「100円ショップが出来てから日本はダメになった」と、先日、知人が漏らしていた。Wikipediaによると、100円ショップの歴史は1991年にダイソーが最初の店舗を開設して始まった。バブルが弾けるのと同じタイミングというのは象徴的かも。100円ショップですぐ連想するのはブックオフの存在。ブックオフの直営1号店は1990年だから、100円ショップと同時期だ。

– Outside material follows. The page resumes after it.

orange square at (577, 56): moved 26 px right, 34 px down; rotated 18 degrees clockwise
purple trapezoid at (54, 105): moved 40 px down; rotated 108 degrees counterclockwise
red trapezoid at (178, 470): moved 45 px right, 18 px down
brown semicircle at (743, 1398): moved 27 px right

書店における新刊書のサイクルが速くなって、ちょっと前にリリースされた本を書店で見つけるのが難しくなったと言われる。本の中身にまったく拘らず買い取りを行うブックオフがそうした新刊書を古書として救済し、再び手に入れやすい状況を作っているという皮肉。高級アパレルとユニクロやH&Mといったファストファッションを同じひとりの人間が活用するという光景もいまでは当たり前になったし、むしろ、賢い消費者像として一般に認められてる節もある。ところで、先日のカタカナ外来語の話につながるけれど、なんで「ファーストファッション」じゃなくて「ファストファッション」なんだろう!?
便利だから、というバリュー志向の「ファーストネイション」が街を覆い尽くす。それに対するアンチテーゼやカウンターとしての消費動向がスローフードやスローライフだったりするのだろう。スローライフの主張は正論だけれど、感度が高い消費者を煽るマーケティングに成り下がってるところがいただけない。僕はどちらも諸手を挙げて賛成するという立場ではないので、どっちつかずで中途半端、それぞれをイイとこ取りして、100円ショップもコンビニもファーストフードもブックオフもユニクロも使う、自堕落な一生活者に過ぎない。

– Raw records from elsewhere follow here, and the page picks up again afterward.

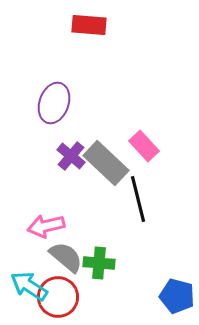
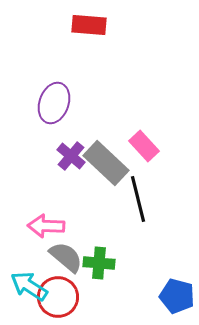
pink arrow: rotated 15 degrees clockwise
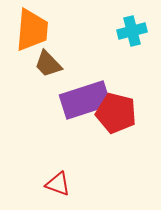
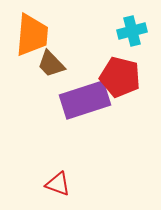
orange trapezoid: moved 5 px down
brown trapezoid: moved 3 px right
red pentagon: moved 4 px right, 36 px up
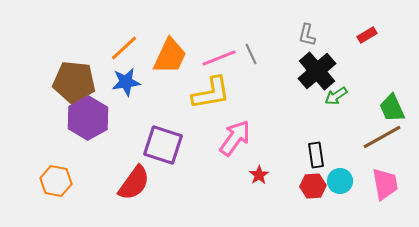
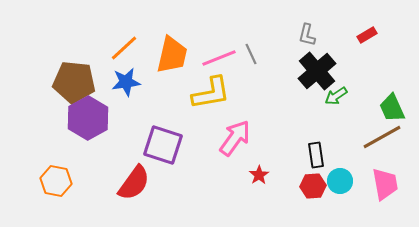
orange trapezoid: moved 2 px right, 1 px up; rotated 12 degrees counterclockwise
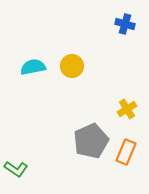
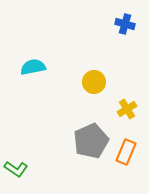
yellow circle: moved 22 px right, 16 px down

そういえば、リチャード・リンクレイターの「ファーストフード・ネイション(Fast Food Nation)」のプロデューサーがマルコム・マクラレンだというのを今頃になって知った。自分は最近流行ってるグローバリズムや新自由主義を斬る!的なこの手の映画にあまり食指が動かないのだけれど、マイケル・ムーアが先鞭をつけたこの流れ、柳の下のドジョウを狙うジャーナリスティックな告発映画が多過ぎて、観る前にお腹いっぱいになっているのかも(「ダーウィンの悪夢」は面白かった)。この2人の組み合わせなら観たいなと思う。

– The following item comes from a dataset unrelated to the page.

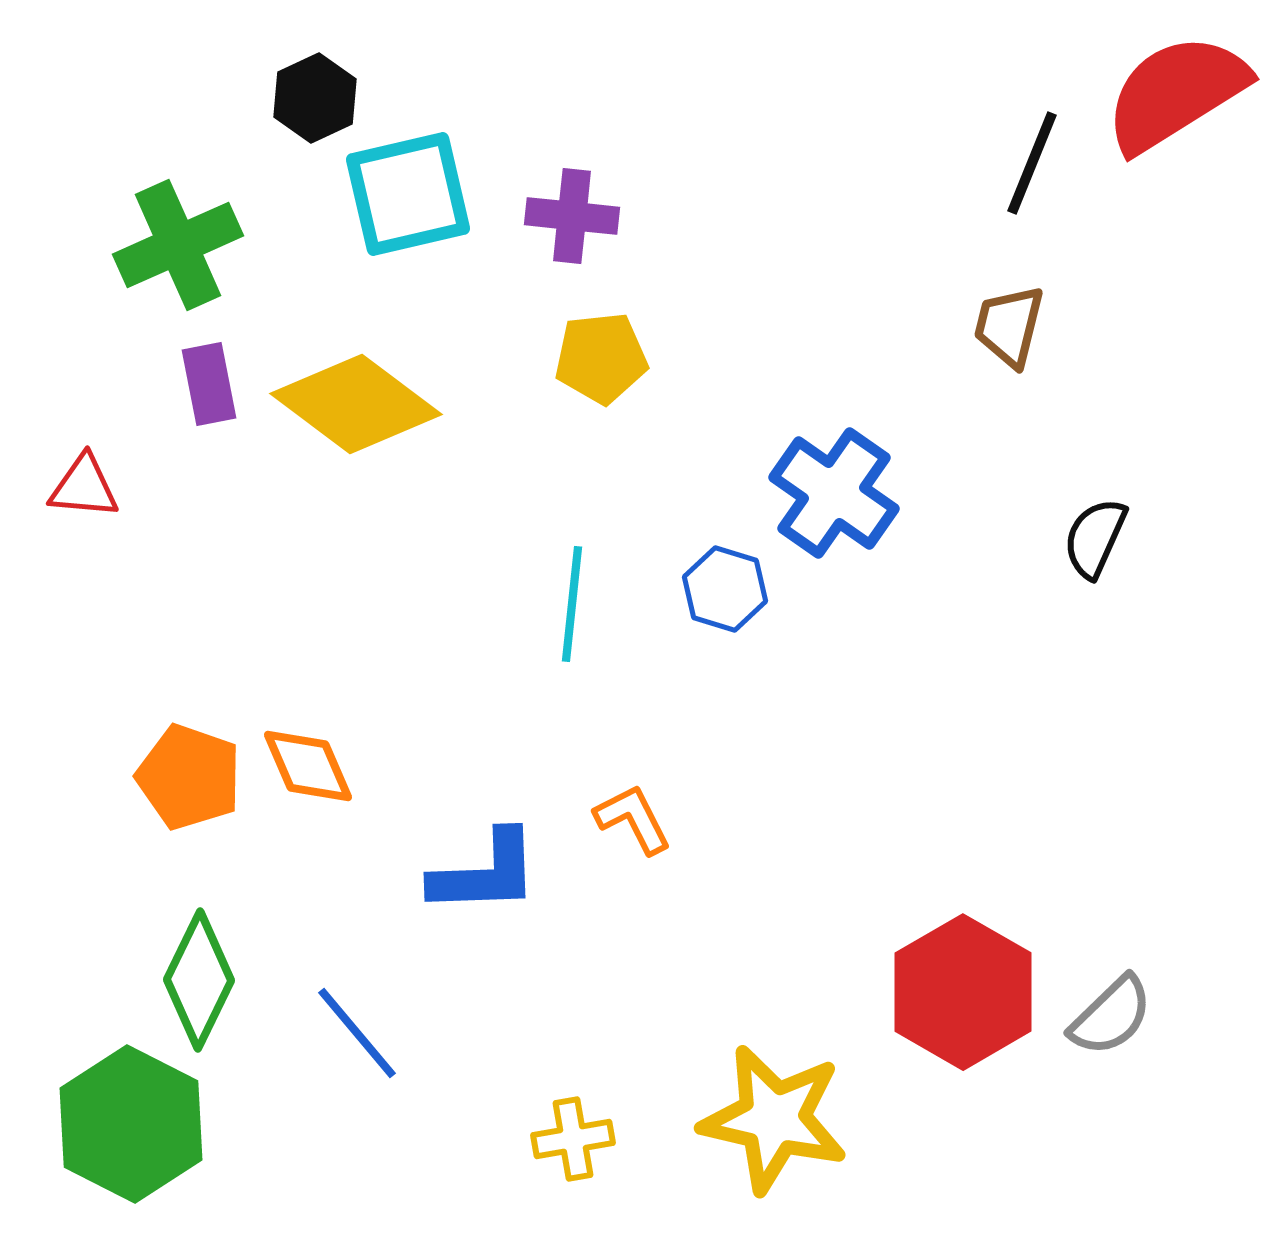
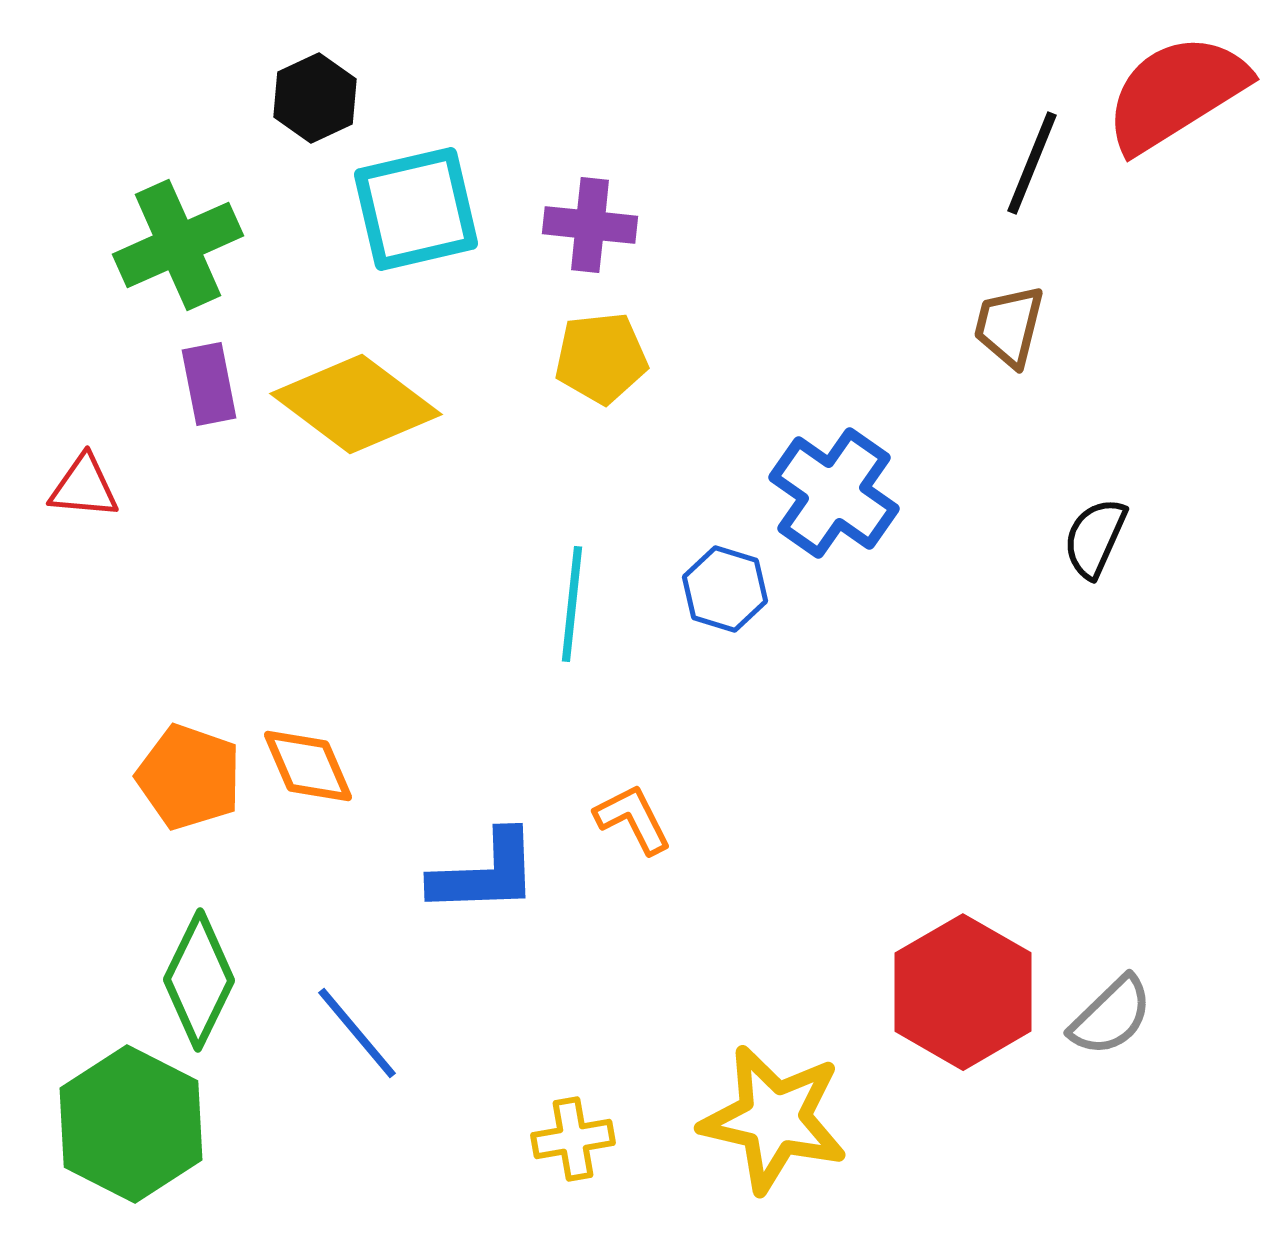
cyan square: moved 8 px right, 15 px down
purple cross: moved 18 px right, 9 px down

麻生太郎が自民党総裁になった。この人は祖父である吉田茂をリスペクトしてるらしいが、端から見ても人としての器量がまったく違うと思うのだがいかがなものか。吉田茂は癇癪持ちの頑固者であり、また洒脱かつ辛辣なユーモリストだった。「日本としては、なるべく早く主権を回復して、占領軍に引き上げてもらいたい。彼らのことをGHQ (General Head Quarters) というが、実は “Go Home Quickly” の略語だというものもあるくらいだ」と冗談を言った逸話など、昭和の愛すべきカッコイイ頑固親父であり、作家・吉田健一を生んだ人となりをよく伝えている。
翻って、麻生太郎はこういう人物である。
要するにアキバの若者たちが、喝采しているローゼン閣下とは、口のひん曲がった「封建領主」のことなのだ。少なくとも、麻生が言っている「ニートはニートらしく」というメッセージと野中広務を指して「部落出身者を日本の総理にできないわなあ」と貶めた差別発言とは、ポジとネガ、コインの裏表のような関係にあることを知っておく必要があるだろう。そして、「○○らしく生きる」とは、部落に生まれ、「自助努力」こそが、差別を撲滅する唯一の道と信じ、差別に甘んじる同じ部落の人々とも激しく闘ってきた野中広務が最も憎んだ、奴隷の思想に他ならない。(カトラー:katolerのマーケティング言論)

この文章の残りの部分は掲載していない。